▸ INSTRUCTIONS FOR THE TASK
Among the entries below, find each line holding "vapaaehtoiseksi" and return it.

▸ GIVEN INFORMATION

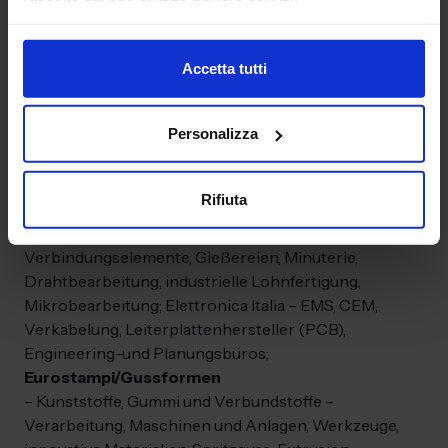
industrielle Sensorik, Cloud Manufacturing, Auto-ID-
Technologien, Anwendungen, Geräte, Mess- und
Steuerungstechnik sowie intelligente Komponenten
Accetta tutti
zur Auswertung und Vernetzung von Prozessen;
Logistik
– Verpackung, Handling, Lean Manufacturing,
Personalizza
Lagerverwaltungssoftware, Supply-Chain-
Management, Sicherheitssysteme, PSA,
Outsourcing/Fremdfertigung;
Mechanische
Rifiuta
Zulieferindustrie
– Präzisionsbearbeitung, Metallbau,
Maschinenbau, Mechanische Konstruktion,
Verbindungselemente, Gießereien, Minuterie,
Drahtbearbeitung, industrielle Lohnfertigung,
Mikrobearbeitung; Elettronica Italia – EMS, CEM,
Verkabelung, Leiterplattenhersteller (PCB),
Engineering-und Planungsbüros;
Eurostampi/Gussformen
– Kunststoffe, Gummi und Verbundstoffe –
Verarbeitung, Maschinen und Anlagen, Werkzeuge,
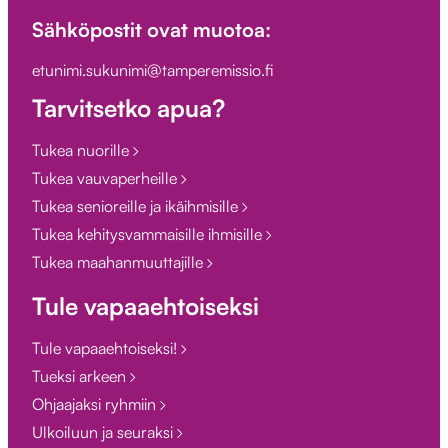
Sähköpostit ovat muotoa:
etunimi.sukunimi@tamperemissio.fi
Tarvitsetko apua?
Tukea nuorille
Tukea vauvaperheille
Tukea senioreille ja ikäihmisille
Tukea kehitysvammaisille ihmisille
Tukea maahanmuuttajille
Tule vapaaehtoiseksi
Tule vapaaehtoiseksi!
Tueksi arkeen
Ohjaajaksi ryhmiin
Ulkoiluun ja seuraksi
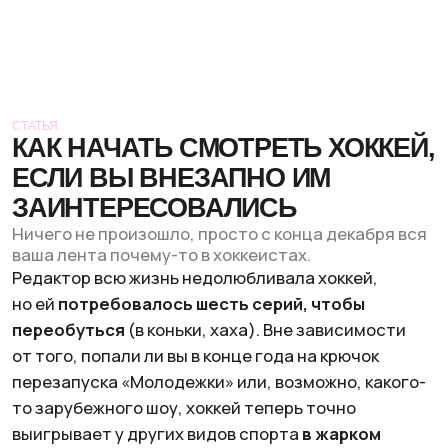
СТАТЬЯ
КАК НАЧАТЬ СМОТРЕТЬ ХОККЕЙ,
ЕСЛИ ВЫ ВНЕЗАПНО ИМ
ЗАИНТЕРЕСОВАЛИСЬ
Ничего не произошло, просто с конца декабря вся
ваша лента почему-то в хоккеистах.
Редактор всю жизнь недолюбливала хоккей,
но ей
потребовалось шесть серий, чтобы
переобуться
(в коньки, хаха). Вне зависимости
от того, попали ли вы в конце года на крючок
перезапуска «Молодежки» или, возможно, какого-
то зарубежного шоу, хоккей теперь точно
выигрывает у других видов спорта
в жарком
соперничестве
за ваше внимание.
Разобрались сами и теперь рассказываем вам: как
начать ходить на хоккей, за какую команду болеть,
какие билеты брать и в каком минимуме правил
нужно разбираться, чтобы понимать, что вообще
происходит на льду.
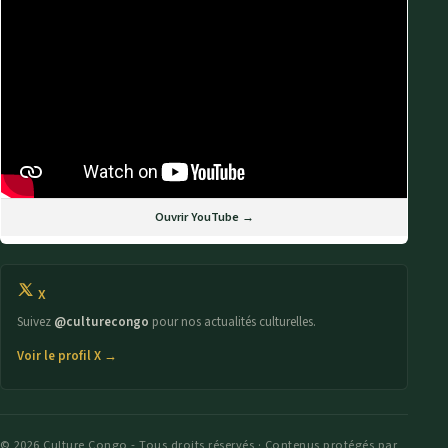
Ouvrir YouTube →
X
Suivez
@culturecongo
pour nos actualités culturelles.
Voir le profil X →
© 2026 Culture Congo - Tous droits réservés · Contenus protégés par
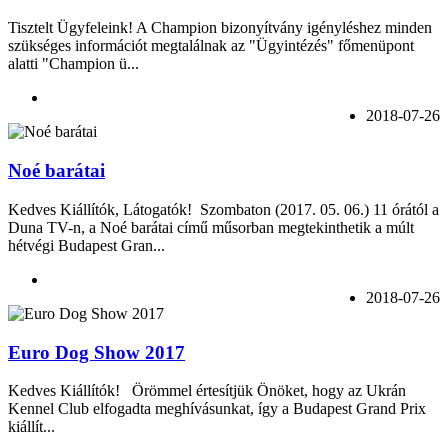
Tisztelt Ügyfeleink! A Champion bizonyítvány igényléshez minden
szükséges információt megtalálnak az "Ügyintézés" főmenüpont
alatti "Champion ü...
2018-07-26
Noé barátai
Kedves Kiállítók, Látogatók! Szombaton (2017. 05. 06.) 11 órától a
Duna TV-n, a Noé barátai című műsorban megtekinthetik a múlt
hétvégi Budapest Gran...
2018-07-26
Euro Dog Show 2017
Kedves Kiállítók! Örömmel értesítjük Önöket, hogy az Ukrán
Kennel Club elfogadta meghívásunkat, így a Budapest Grand Prix
kiállít...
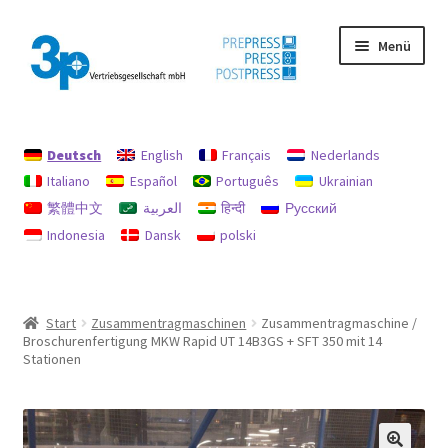
Zur
Zum
Menü
Navigation
Inhalt
springen
springen
Start
Deutsch
English
Français
Nederlands
Datenschutz
Italiano
Español
Português
Ukrainian
繁體中文
العربية
हिन्दी
Русский
Gebrauchtmaschinen
Indonesia
Dansk
polski
Impressum
Mein Konto
Start
Zusammentragmaschinen
Zusammentragmaschine /
Broschurenfertigung MKW Rapid UT 14B3GS + SFT 350 mit 14
Richtlinie für Rückerstattungen und Rückgaben
Stationen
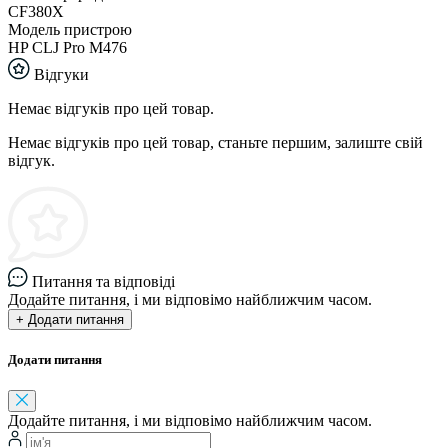
CF380X
Модель пристрою
HP CLJ Pro M476
Відгуки
Немає відгуків про цей товар.
Немає відгуків про цей товар, станьте першим, залиште свій
відгук.
Питання та відповіді
Додайте питання, і ми відповімо найближчим часом.
+ Додати питання
Додати питання
Додайте питання, і ми відповімо найближчим часом.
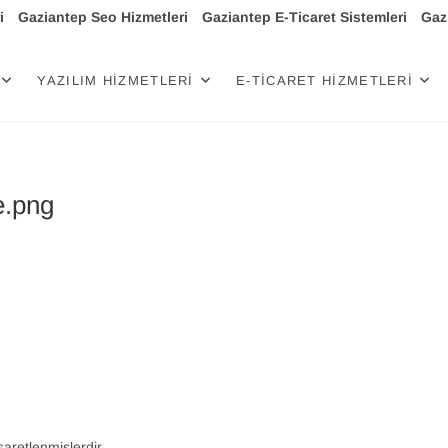
i
Gaziantep Seo Hizmetleri
Gaziantep E-Ticaret Sistemleri
Gazi
işim
YAZILIM HIZMETLERI
E-TICARET HIZMETLERI
e.png
işaretlenmişlerdir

▸ RESPONSE TO THE TASK
Tule vapaaehtoiseksi
Tule vapaaehtoiseksi!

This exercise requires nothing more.